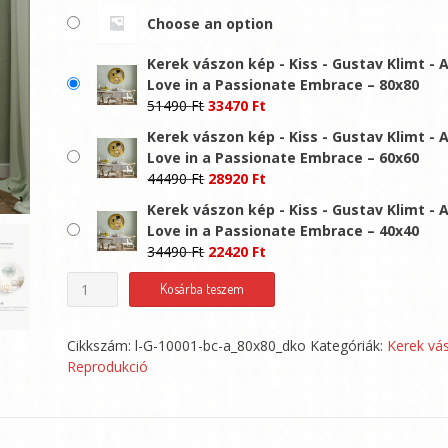
-
Choose an option
33470 Ft
Kerek vászon kép - Kiss - Gustav Klimt - A
Love in a Passionate Embrace – 80x80
Original
Current
51490
Ft
33470
Ft
price
price
Kerek vászon kép - Kiss - Gustav Klimt - A
was:
is:
Love in a Passionate Embrace – 60x60
51490 Ft.
33470 Ft.
Original
Current
44490
Ft
28920
Ft
price
price
Kerek vászon kép - Kiss - Gustav Klimt - A
was:
is:
Love in a Passionate Embrace – 40x40
44490 Ft.
28920 Ft.
Original
Current
34490
Ft
22420
Ft
price
price
Kerek
Kosárba teszem
was:
is:
vászon
34490 Ft.
22420 Ft.
kép
Cikkszám:
l-G-10001-bc-a_80x80_dko
Kategóriák:
Kerek vá
-
Reprodukció
Kiss
-
Gustav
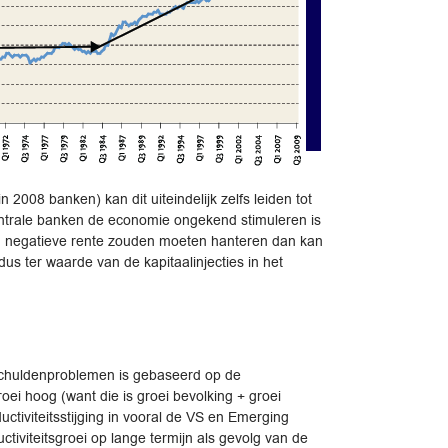
 2008 banken) kan dit uiteindelijk zelfs leiden tot
entrale banken de economie ongekend stimuleren is
 een negatieve rente zouden moeten hanteren dan kan
us ter waarde van de kapitaalinjecties in het
 schuldenproblemen is gebaseerd op de
groei hoog (want die is groei bevolking + groei
uctiviteitsstijging in vooral de VS en Emerging
iviteitsgroei op lange termijn als gevolg van de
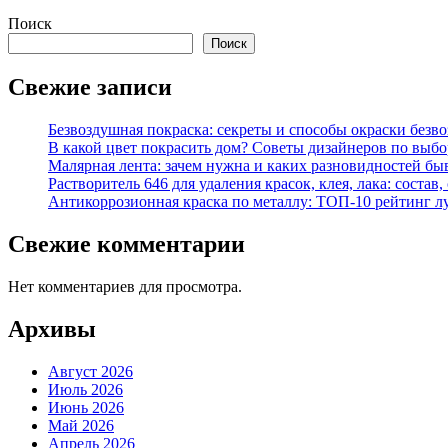
Поиск
Поиск
Свежие записи
Безвоздушная покраска: секреты и способы окраски безв
В какой цвет покрасить дом? Советы дизайнеров по выбор
Малярная лента: зачем нужна и каких разновидностей бы
Растворитель 646 для удаления красок, клея, лака: состав
Антикоррозионная краска по металлу: ТОП-10 рейтинг л
Свежие комментарии
Нет комментариев для просмотра.
Архивы
Август 2026
Июль 2026
Июнь 2026
Май 2026
Апрель 2026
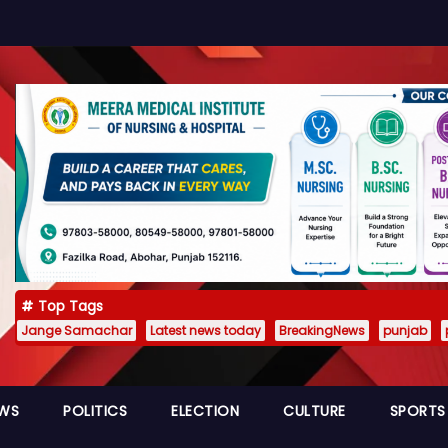
Top Tags
Jange Samachar
Latest news today
BreakingNews
punjab
EWS
POLITICS
ELECTION
CULTURE
SPORTS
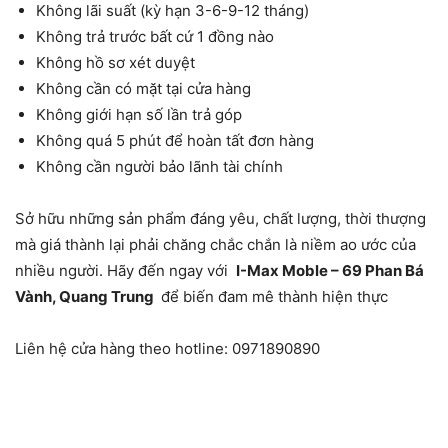
Không lãi suất (kỳ hạn 3-6-9-12 tháng)
Không trả trước bất cứ 1 đồng nào
Không hồ sơ xét duyệt
Không cần có mặt tại cửa hàng
Không giới hạn số lần trả góp
Không quá 5 phút để hoàn tất đơn hàng
Không cần người bảo lãnh tài chính
Sở hữu những sản phẩm đáng yêu, chất lượng, thời thượng
mà giá thành lại phải chăng chắc chắn là niềm ao ước của
nhiều người. Hãy đến ngay với
I-Max Moble – 69 Phan Bá
Vành, Quang Trung
để biến đam mê thành hiện thực
Liên hệ cửa hàng theo hotline:
0971890890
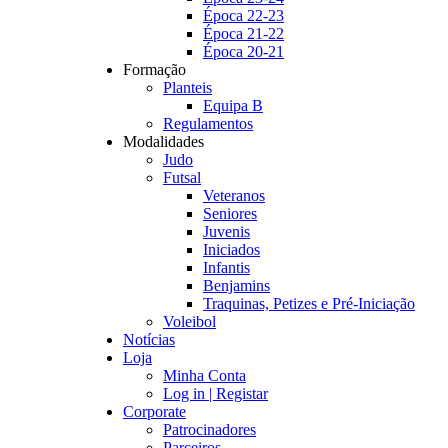
Época 22-23
Época 21-22
Época 20-21
Formação
Planteis
Equipa B
Regulamentos
Modalidades
Judo
Futsal
Veteranos
Seniores
Juvenis
Iniciados
Infantis
Benjamins
Traquinas, Petizes e Pré-Iniciação
Voleibol
Notícias
Loja
Minha Conta
Log in | Registar
Corporate
Patrocinadores
Parceiros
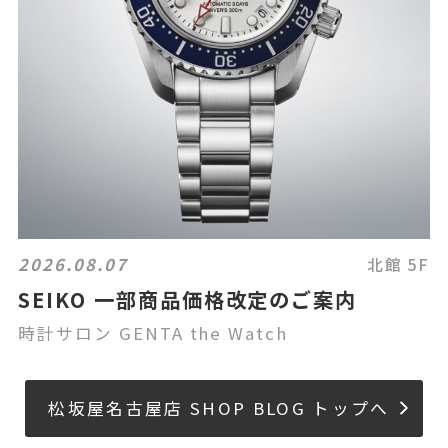
2026.08.07
北館 5F
SEIKO 一部商品価格改定のご案内
時計サロン GENTA the Watch
松坂屋名古屋店 SHOP BLOG トップへ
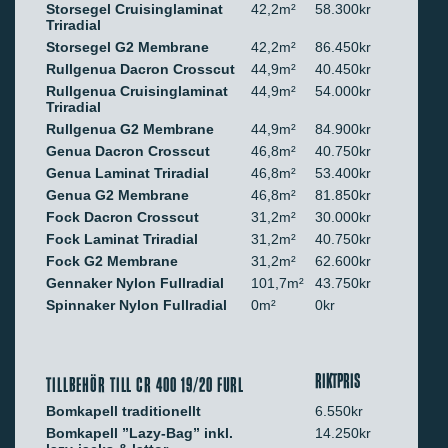
Storsegel Cruisinglaminat
42,2m²
58.300kr
Triradial
Storsegel G2 Membrane
42,2m²
86.450kr
Rullgenua Dacron Crosscut
44,9m²
40.450kr
Rullgenua Cruisinglaminat
44,9m²
54.000kr
Triradial
Rullgenua G2 Membrane
44,9m²
84.900kr
Genua Dacron Crosscut
46,8m²
40.750kr
Genua Laminat Triradial
46,8m²
53.400kr
Genua G2 Membrane
46,8m²
81.850kr
Fock Dacron Crosscut
31,2m²
30.000kr
Fock Laminat Triradial
31,2m²
40.750kr
Fock G2 Membrane
31,2m²
62.600kr
Gennaker Nylon Fullradial
101,7m²
43.750kr
Spinnaker Nylon Fullradial
0m²
0kr
RIKTPRIS
TILLBEHÖR TILL CR 400 19/20 FURL
Bomkapell traditionellt
6.550kr
Bomkapell ”Lazy-Bag” inkl.
14.250kr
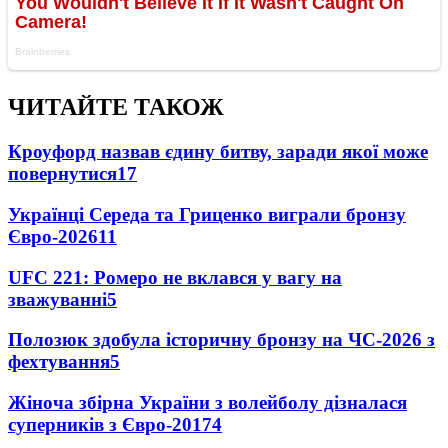
ЧИТАЙТЕ ТАКОЖ
Кроуфорд назвав єдину битву, заради якої може
повернутися
17
Українці Середа та Гриценко виграли бронзу
Євро-2026
11
UFC 221: Ромеро не вклався у вагу на
зважуванні
5
Полозюк здобула історичну бронзу на ЧС-2026 з
фехтування
5
Жіноча збірна України з волейболу дізналася
суперників з Євро-2017
4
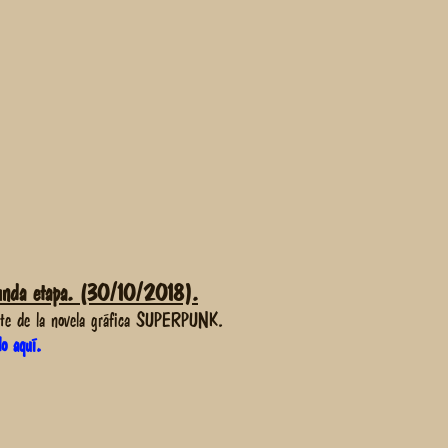
nda etapa. (30/10/2018).
arte de la novela gráfica SUPERPUNK.
do aquí.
============================================================
◆ PROBLEM DESCRIPTION ◆
Exactly reproduce each entry, but drop the pictures.

◆ YOUR SOLUTION ◆
-
Choose an option
33470 Ft
Kerek vászon kép - Kiss - Gustav Klimt - A
Love in a Passionate Embrace – 80x80
Original
Current
51490
Ft
33470
Ft
price
price
Kerek vászon kép - Kiss - Gustav Klimt - A
was:
is:
Love in a Passionate Embrace – 60x60
51490 Ft.
33470 Ft.
Original
Current
44490
Ft
28920
Ft
price
price
Kerek vászon kép - Kiss - Gustav Klimt - A
was:
is:
Love in a Passionate Embrace – 40x40
44490 Ft.
28920 Ft.
Original
Current
34490
Ft
22420
Ft
price
price
Kerek
Kosárba teszem
was:
is:
vászon
34490 Ft.
22420 Ft.
kép
Cikkszám:
l-G-10001-bc-a_80x80_dko
Kategóriák:
Kerek vá
-
Reprodukció
Kiss
-
Gustav
 2008 banken) kan dit uiteindelijk zelfs leiden tot
entrale banken de economie ongekend stimuleren is
 een negatieve rente zouden moeten hanteren dan kan
us ter waarde van de kapitaalinjecties in het
 schuldenproblemen is gebaseerd op de
groei hoog (want die is groei bevolking + groei
uctiviteitsstijging in vooral de VS en Emerging
iviteitsgroei op lange termijn als gevolg van de
Поиск
Поиск
Свежие записи
Безвоздушная покраска: секреты и способы окраски безв
В какой цвет покрасить дом? Советы дизайнеров по выбор
Малярная лента: зачем нужна и каких разновидностей бы
Растворитель 646 для удаления красок, клея, лака: состав
Антикоррозионная краска по металлу: ТОП-10 рейтинг л
Свежие комментарии
Нет комментариев для просмотра.
Архивы
Август 2026
Июль 2026
Июнь 2026
Май 2026
Апрель 2026
Top Tags
Jange Samachar
Latest news today
BreakingNews
punjab
EWS
POLITICS
ELECTION
CULTURE
SPORTS
Không lãi suất (kỳ hạn 3-6-9-12 tháng)
Không trả trước bất cứ 1 đồng nào
Không hồ sơ xét duyệt
Không cần có mặt tại cửa hàng
Không giới hạn số lần trả góp
Không quá 5 phút để hoàn tất đơn hàng
Không cần người bảo lãnh tài chính
Sở hữu những sản phẩm đáng yêu, chất lượng, thời thượng
mà giá thành lại phải chăng chắc chắn là niềm ao ước của
nhiều người. Hãy đến ngay với
I-Max Moble – 69 Phan Bá
Vành, Quang Trung
để biến đam mê thành hiện thực
Liên hệ cửa hàng theo hotline:
0971890890
Época 22-23
Época 21-22
Época 20-21
Formação
Planteis
Equipa B
Regulamentos
Modalidades
Judo
Futsal
Veteranos
Seniores
Juvenis
Iniciados
Infantis
Benjamins
Traquinas, Petizes e Pré-Iniciação
Voleibol
Notícias
Loja
Minha Conta
Log in | Registar
Corporate
Patrocinadores
Parceiros
2026.08.07
北館 5F
SEIKO 一部商品価格改定のご案内
時計サロン GENTA the Watch
松坂屋名古屋店 SHOP BLOG トップへ
Storsegel Cruisinglaminat
42,2m²
58.300kr
Triradial
Storsegel G2 Membrane
42,2m²
86.450kr
Rullgenua Dacron Crosscut
44,9m²
40.450kr
Rullgenua Cruisinglaminat
44,9m²
54.000kr
Triradial
Rullgenua G2 Membrane
44,9m²
84.900kr
Genua Dacron Crosscut
46,8m²
40.750kr
Genua Laminat Triradial
46,8m²
53.400kr
Genua G2 Membrane
46,8m²
81.850kr
Fock Dacron Crosscut
31,2m²
30.000kr
Fock Laminat Triradial
31,2m²
40.750kr
Fock G2 Membrane
31,2m²
62.600kr
Gennaker Nylon Fullradial
101,7m²
43.750kr
Spinnaker Nylon Fullradial
0m²
0kr
RIKTPRIS
TILLBEHÖR TILL CR 400 19/20 FURL
Bomkapell traditionellt
6.550kr
Bomkapell ”Lazy-Bag” inkl.
14.250kr
ЧИТАЙТЕ ТАКОЖ
Кроуфорд назвав єдину битву, заради якої може
повернутися
17
Українці Середа та Гриценко виграли бронзу
Євро-2026
11
UFC 221: Ромеро не вклався у вагу на
зважуванні
5
Полозюк здобула історичну бронзу на ЧС-2026 з
фехтування
5
Жіноча збірна України з волейболу дізналася
суперників з Євро-2017
4
nda etapa. (30/10/2018).
arte de la novela gráfica SUPERPUNK.
do aquí.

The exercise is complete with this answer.